What is required » For the material below, state how many lines have the word "źródło" in them, with no other words.

━━━━━ Input data

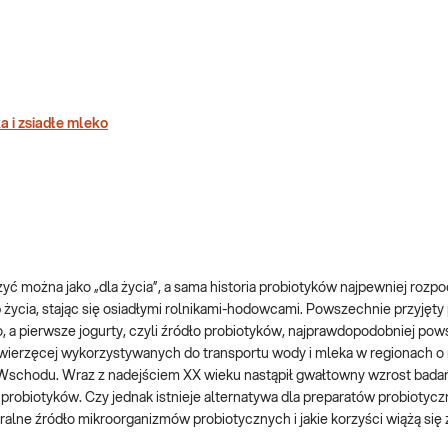
a i zsiadłe mleko
zyć można jako „dla życia”, a sama historia probiotyków najpewniej rozpo
yb życia, stając się osiadłymi rolnikami-hodowcami. Powszechnie przyjęty
 a pierwsze jogurty, czyli źródło probiotyków, najprawdopodobniej pow
ierzęcej wykorzystywanych do transportu wody i mleka w regionach o n
o Wschodu. Wraz z nadejściem XX wieku nastąpił gwałtowny wzrost bada
 probiotyków. Czy jednak istnieje alternatywa dla preparatów probiotyc
lne źródło mikroorganizmów probiotycznych i jakie korzyści wiążą się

━━━━━━━━━━

Task response » 2